As I lay in bed last night around 8 pm, feverish and exhausted, listening to the prayer calls from a dozen different mosques ring our across Lake Nageen, where our houseboat is moored, I felt like I was in a movie and this was the scene where I died. I’d been feeling progressively awful throughout the day and by the time we ate dinner, my body ached and I had no appetite. Anna took my temp and I had a fever, so I took some tylenol and went to bed, sleeping for almost 12 hours before getting up, feeling refreshed and ready for the day.

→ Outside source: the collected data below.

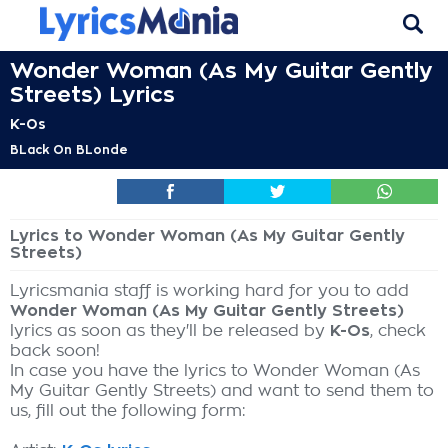
Wonder Woman (As My Guitar Gently
Streets) Lyrics
K-Os
BLack On BLonde
Lyrics to Wonder Woman (As My Guitar Gently
Streets)
Lyricsmania staff is working hard for you to add
Wonder Woman (As My Guitar Gently Streets)
lyrics as soon as they'll be released by
K-Os
, check
back soon!
In case you have the lyrics to Wonder Woman (As
My Guitar Gently Streets) and want to send them to
us, fill out the following form:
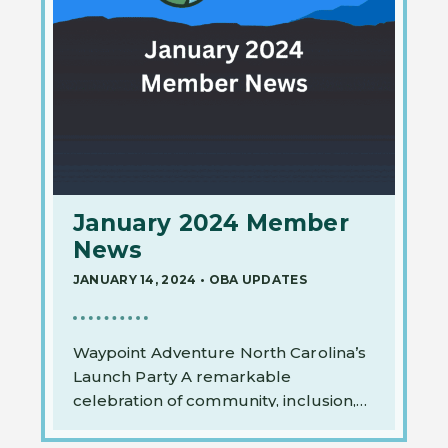
January 2024 Member
News
JANUARY 14, 2024
•
OBA UPDATES
Waypoint Adventure North Carolina’s
Launch Party A remarkable
celebration of community, inclusion,
and the…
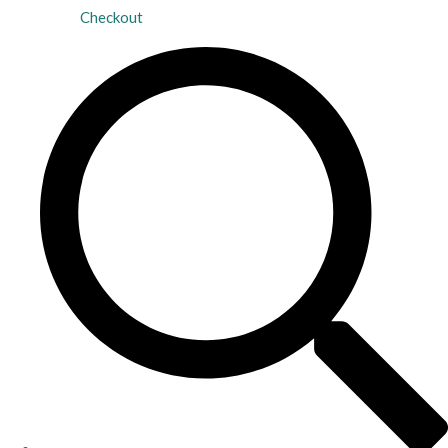
Checkout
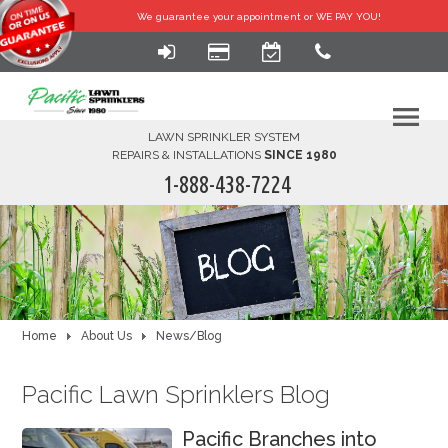
We guarantee your
appointment or WE PAY YOU!
LAWN SPRINKLER SYSTEM
REPAIRS & INSTALLATIONS
SINCE 1980
1-888-438-7224
HOME
SERVICES
FINANCING
Home
About Us
News/Blog
FAQ-DIY
Pacific Lawn Sprinklers Blog
ABOUT US
Pacific Branches into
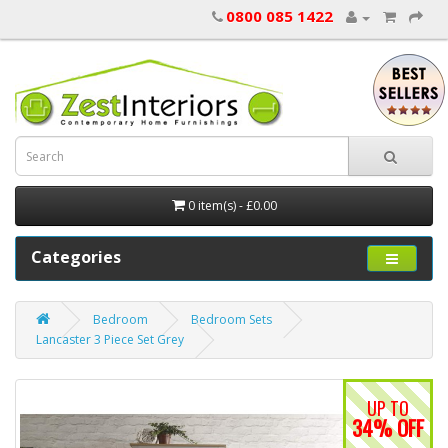
0800 085 1422
0 item(s) - £0.00
Categories
Bedroom
Bedroom Sets
Lancaster 3 Piece Set Grey
UP TO
34% OFF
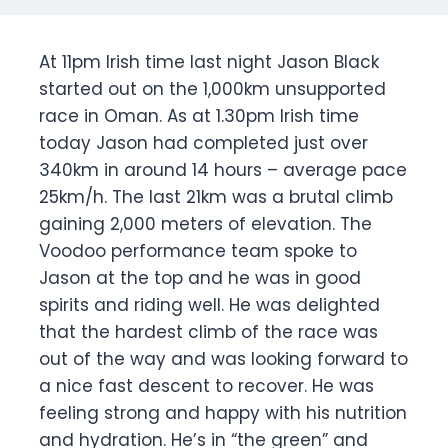
At 11pm Irish time last night Jason Black
started out on the 1,000km unsupported
race in Oman. As at 1.30pm Irish time
today Jason had completed just over
340km in around 14 hours – average pace
25km/h. The last 21km was a brutal climb
gaining 2,000 meters of elevation. The
Voodoo performance team spoke to
Jason at the top and he was in good
spirits and riding well. He was delighted
that the hardest climb of the race was
out of the way and was looking forward to
a nice fast descent to recover. He was
feeling strong and happy with his nutrition
and hydration. He’s in “the green” and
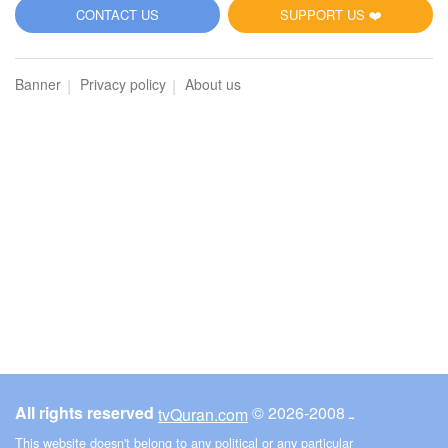
CONTACT US
SUPPORT US ❤️
Banner
Privacy policy
About us
All rights reserved
© ـ 2008-2026
tvQuran.com
This website doesn't belong to any political or any particular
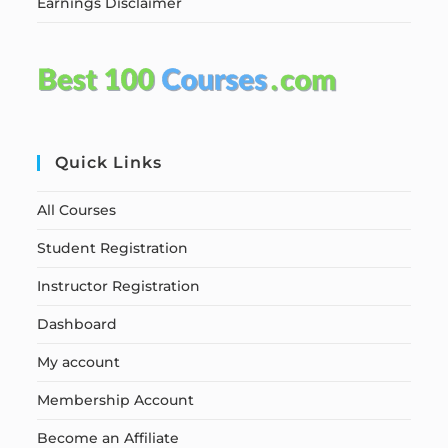
Earnings Disclaimer
Quick Links
All Courses
Student Registration
Instructor Registration
Dashboard
My account
Membership Account
Become an Affiliate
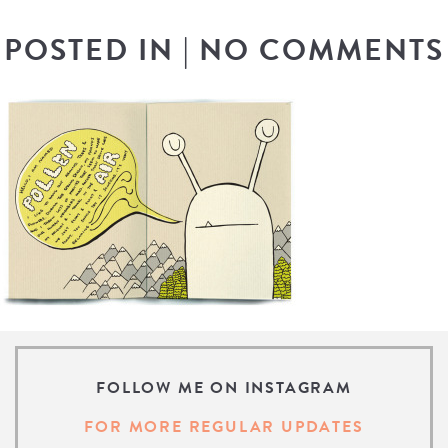
POSTED IN
|
NO COMMENTS
FOLLOW ME ON INSTAGRAM
FOR MORE REGULAR UPDATES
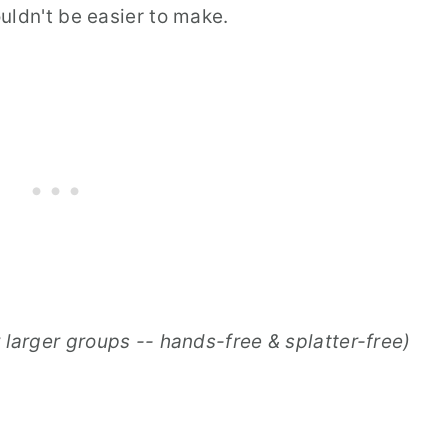
uldn't be easier to make.
 larger groups -- hands-free & splatter-free)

As I got better, Anna got worse. She has the same stomach troubles I had a few days ago and is not very happy right now. We were supposed to go on a boat tour of the lakes in Srinagar today, but she just wasn’t up to it. It’s not looking good for tomorrow, either. I hope that a decent night’s sleeep will help, but, even with antibiotics, these things seem to take a day or two to run their course.
The stomach bugs are one of the worst things about traveling. Being sick is not much fun at home, but when you’re on the other side of the world, it’s particularly unpleasant. We’re lucky, in that our sicknesses hit when we didn’t have to do any long bus rides, but it sucks to lie here in Kashmir, surrounded by beautiful mountians, too sick to do anything.
Since I’ve been complaining, I’ll stick with it. I’m sure that traveling around the world seems like all peaches and sunshine to all of you back home, but sometimes, I’d rather have the house and job and everything else ad just be at home.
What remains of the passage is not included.